A best practice for ISPs and telecoms to optimize RADIUS systems

ISPs and telecoms are often legally required to keep user session data for long periods of time. However, keeping these records can result in enormous databases tables which significantly affect the performance of your RADIUS system. This article explores how to optimize database performance so that you can maintain operational efficiency while storing years of user activity data.


Database performance challenges with large amounts of data

Database performance typically slows down as the size of the database increases. This limitation presents challenges for organizations legally required to maintain years of historical data. At any point in time, law enforcement might request records of user activity from several years ago. For large ISPs and telecoms who serve millions of users, historical databases can quickly mushroom into terabytes of data.

If the RADIUS deployment uses a single database table that maintains both the historical data and live sessions, it will have enormous indexes that need to be updated with every new session. In a database with a hundred millions rows, adding a new row can take many seconds, where normally it should take less than a tenth of a second. This performance drop can create a huge bottleneck in the RADIUS system and can prevent users from getting online.

Separating current database from historical databases

We recommend maintaining separate databases for the historical data and the current data, especially in situations where the historical databases contain large amounts of information. This approach helps optimize performance for both active users and backend database operations.

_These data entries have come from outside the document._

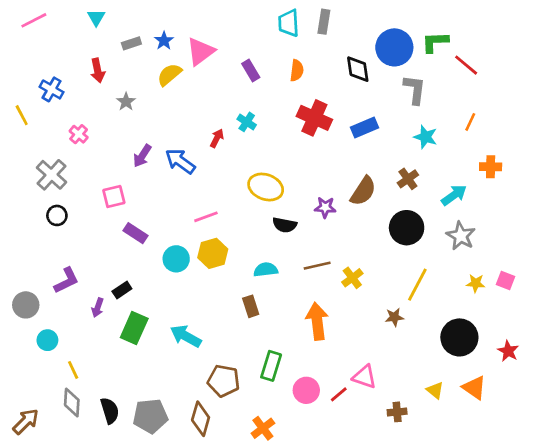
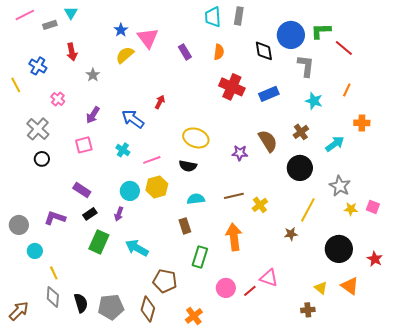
gray rectangle: (131, 43) -> (50, 25), moved
pink triangle: (201, 51) -> (148, 38), turned -30
cyan cross: (247, 122) -> (123, 150), moved
purple arrow: (142, 156) -> (93, 115), moved
brown semicircle: (363, 191) -> (268, 141), turned -65
black semicircle: (285, 225) -> (188, 166), moved
purple rectangle: (136, 233) -> (82, 190), moved
gray star: (461, 236) -> (340, 186), moved
purple L-shape: (66, 281) -> (55, 218), moved, turned -135
purple arrow: (98, 308) -> (119, 214), moved
green rectangle: (271, 366) -> (200, 257), moved
brown cross: (397, 412) -> (308, 310), moved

The design is very straightforward.

  • The “currently online” database maintains records for one or two months.
  • Once or twice a day, an automated process runs SQL queries to find all the old, closed sessions in the current database, copies them into the historical database, and then removes those records from the current database.

These operations will be efficient because they are mostly bulk transactions, and can update hundreds of rows efficiently. Furthermore, because the appends are not being performed on the database used by RADIUS, any slow transactions will not impact the RADIUS system, and will not affect how users interact with the network.

Benefits of database separation for data storage

The result is that the current database can be maintained at a very small size, so that updates can be done within milliseconds. At the same time, the historical database is available for the occasional query from law enforcement or for accounting queries during the billing cycle.

The idea behind these changes is that database queries in a RADIUS system must be fast to computers. However, database queries for law enforcement must be fast to people. The difference is that computers need millisecond response times, and humans are happy with multi-second latency. This fact means that the databases used by RADIUS must be small and fast, while the databases used for law enforcement can be large and slow.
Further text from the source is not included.